The IRS also hopes to improve disclosure through the new schedule M-3, which requires companies to provide a fuller explanation of tax-book gaps. Wide differences between the numbers reported on financial statements and for tax purposes are a hallmark of shelters. Schedule M-3 will take effect for tax years ending on or after December 31, 2004.
And then there are the tax-accrual work papers. These documents — typically prepared by a company’s auditors — lay out a company’s rationale for the amount of money it sets aside for tax positions it thinks the IRS could challenge. It’s understandable that the regulators would be interested in the work papers, since they clearly address any aggressive positions the company is taking. Before the current crackdown, the IRS rarely requested these documents, but now it asks for them when a company has engaged in one or more listed transactions. “The IRS always had the ability to get accrual work papers, but never pressed as hard before,” says Marett.
Too Much Transparency?
Not surprisingly, some finance professionals find the government’s tactics alarming. “My feeling is that it’s overkill,” says Tom Kelly, director of tax and treasury at Pall Corp., a $1.8 billion manufacturer based in East Hills, New York. “You’re disclosing so much that you’re basically laying out your tax planning before the audit starts.”
To be fair, it’s hard to imagine how the IRS could effectively curb shelters without some heavy-handed tactics. Tax shelters are deliberately hard to spot, often involving complicated trusts, partnerships, and overseas accounts that are themselves hidden in tax documents hundreds of pages long. And since the IRS lacks the resources to examine many of the tax returns it receives, many abusive transactions go unnoticed.
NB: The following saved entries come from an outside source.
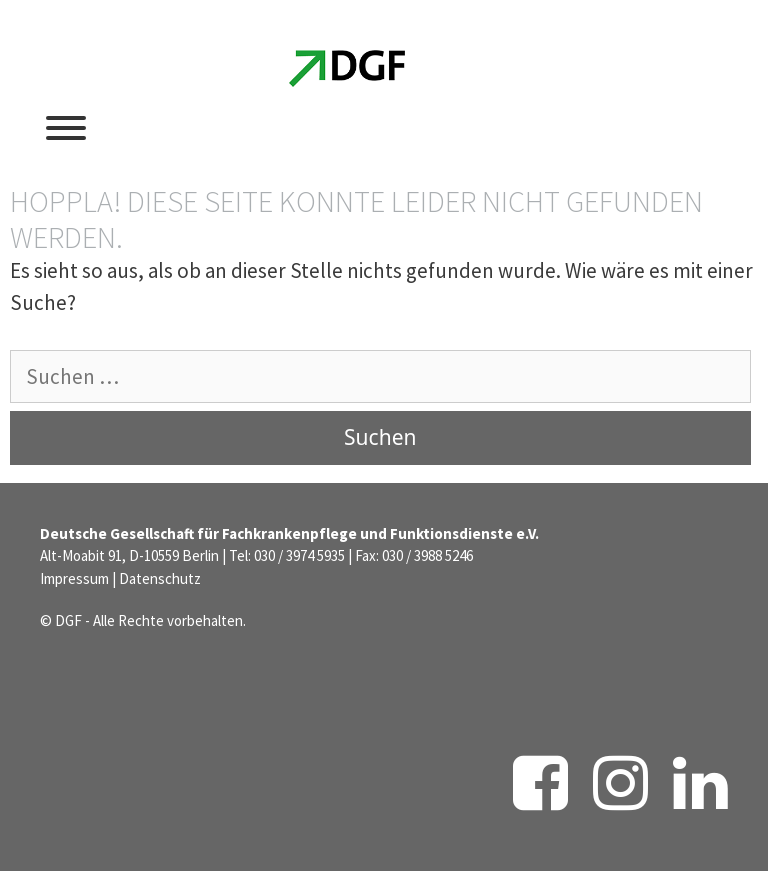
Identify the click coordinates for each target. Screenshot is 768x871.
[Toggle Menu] (66, 128)
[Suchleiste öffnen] (588, 125)
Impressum (74, 578)
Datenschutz (160, 578)
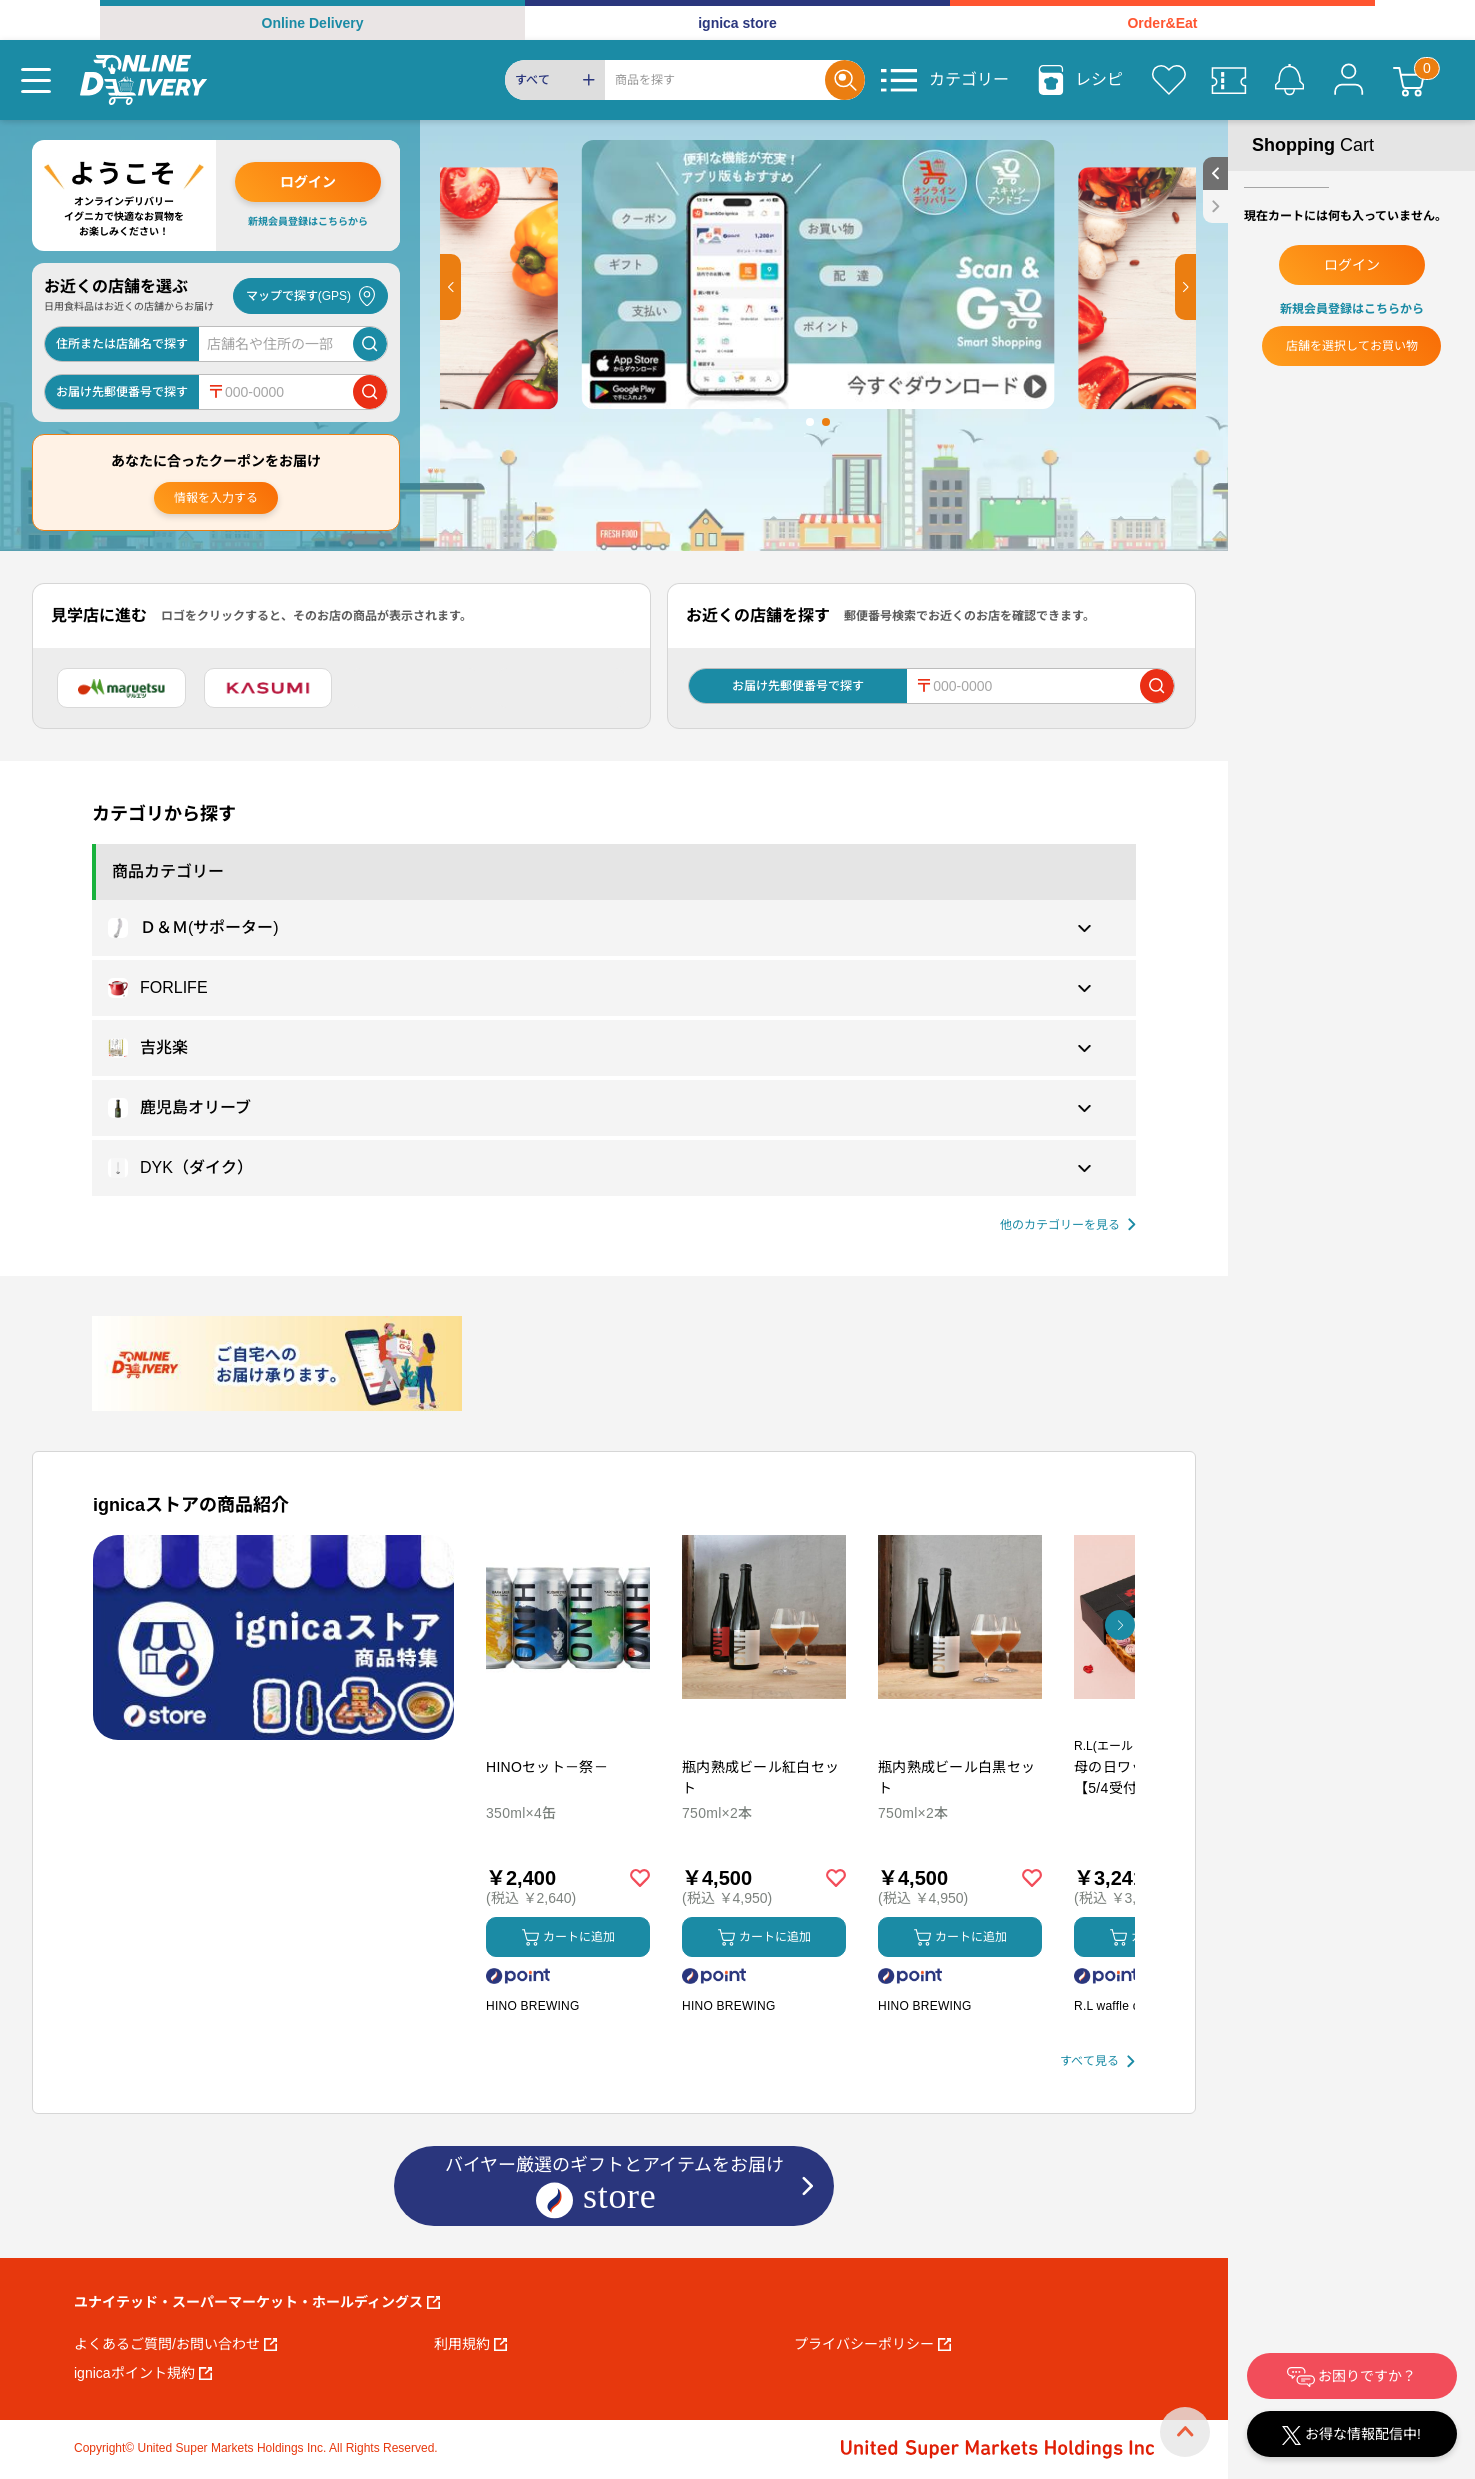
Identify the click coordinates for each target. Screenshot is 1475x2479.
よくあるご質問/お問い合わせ (175, 2344)
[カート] (1409, 80)
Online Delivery (313, 23)
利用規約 (470, 2344)
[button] (450, 287)
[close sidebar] (1215, 206)
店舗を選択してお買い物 (1352, 346)
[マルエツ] (121, 688)
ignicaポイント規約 (143, 2373)
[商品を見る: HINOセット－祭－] (568, 1722)
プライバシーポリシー (872, 2344)
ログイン (308, 182)
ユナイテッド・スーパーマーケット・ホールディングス (257, 2302)
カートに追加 (568, 1937)
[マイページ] (1349, 80)
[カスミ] (268, 688)
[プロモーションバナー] (273, 1637)
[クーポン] (1229, 80)
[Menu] (36, 80)
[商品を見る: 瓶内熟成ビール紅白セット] (764, 1722)
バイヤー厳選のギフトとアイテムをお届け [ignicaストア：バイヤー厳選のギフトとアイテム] (614, 2187)
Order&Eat (1162, 23)
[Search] (715, 80)
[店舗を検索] (370, 344)
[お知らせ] (1289, 80)
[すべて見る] (1097, 2061)
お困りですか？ (1352, 2377)
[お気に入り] (1169, 80)
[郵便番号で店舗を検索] (370, 392)
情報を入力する (216, 498)
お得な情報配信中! (1351, 2435)
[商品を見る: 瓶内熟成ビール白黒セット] (960, 1722)
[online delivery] (143, 80)
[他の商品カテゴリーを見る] (1068, 1225)
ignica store (737, 23)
Still, there are real concerns. One is that legitimate transactions could draw an expensive IRS investigation. Consider the example of a money-losing sale of a partnership. While this has been a feature of fraudulent tax avoidance, it is also routine when a company exits a failing joint venture. “You’re inviting scrutiny by selling a legitimate joint-venture partnership at a loss,” says Mark Weinstein, a partner with Hogan & Hartson LLP. “When you’re sitting on the fence trying to decide whether or not to sell, you may well say, ‘Let’s not sell, because we’re just going to open a Pandora’s box.’”
A company might also find itself in trouble if it invests in a fund that engages in transactions such as currency swaps. While swaps are a standard hedging technique, some require disclosure under IRS rules — even for the company that’s investing in the fund. As with the partnership sale, the prospect of IRS scrutiny could prompt a company to forgo an otherwise attractive transaction.
Nolan acknowledges the problem, and says the IRS is working to get better at distinguishing legitimate transactions from illegitimate ones. “The disclosure rules do sweep in some legitimate transactions,” she admits. “But we’re gaining more experience, and our processes will allow for making the distinction.” She points out that schedule M-3 should help, since it gives the IRS much of the information it needs to make a judgment.